In January 2016, I was fortunate to have the opportunity to facilitate training over five days of 41 students on the Spirit of New Zealand training ship.
The purpose of the voyage was also to teach leadership and team work skills, which the crew of the Spirt of NZ did an amazing job with. Jumping off a ship at 6.30 am, climbing to the top of very high rigging on this tall ship, working as a team to hoist very heavy sails, and living and sleeping in very close quarters, were all part of the experience.
My role was to provide training to the 41 student representatives on different parts involved in being an elected representative of a board. The motivation and willingness of these students to participate in all aspects of the voyage experience was inspiring. More so considering the rolling seas meant seasickness was common.
What struck me most was the willingness of these young people to give things a go. This meant for some pushing the boundaries of their personal comfort, which they did with positively and intent.
At one point in the voyage, an activity of a rope swing which meant you stood on the railing of the boat, walk back as far as you could on the railing, then swing out and let go over the water. The activity itself was not particularly high risk, as the worse case scenario was slight pain from doing a bellyflop into the water and any associated embarrassment as you realise others watched the epic fail.
For some reason I hesitated about giving this activity a go. I watched the young people and crew leaping off, screaming and laughing. I stood there weighing up the pros and cons of having a go myself.
The deciding factor for me was when one of the crew commented, "will you regret not giving this a go?" I am pleased to say five minutes later I was up on the rope swing and thankfully not a bellyflop in sight!
While I was glad I did give it a go, I was a bit annoyed with myself for even contemplating not giving it a go. These sorts of activities ten or fifteen years ago I would be close to the front of the line, and certainly not just doing the activity once. I reflected on what had changed.
It struck me that somewhere along the way doubt had crept in. The saying, "do something each day that scares or challenges you" came to mind. I wondered how many other people there were in their 40s or 50s who had started to lose confidence in their ability to do things which previously would not had bothered them.

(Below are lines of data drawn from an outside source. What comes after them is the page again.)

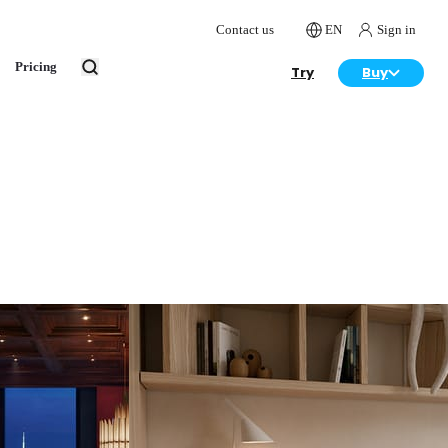
Contact us
EN
Sign in
Pricing
Try
Buy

I believe as we get older we can become more narrow in the things which are in our comfort zone. This happens without us realising it.
A friend of mine works alongside the elderly who are close to death. Her experience is those who struggle most during this transition were ones that had regrets about missed opportunities and unresolved regrets. It was very common to hear people say, if only...
One of my favourite movies is The Bucket List. While I am not advocating for people to climb mountains, and have untold remarkable experiences, I think the message about giving new things a go, and consistently living each day and a life where you are open to find things which expand your comfort zone will mean the question, should I give it a go, probably won't even enter your head.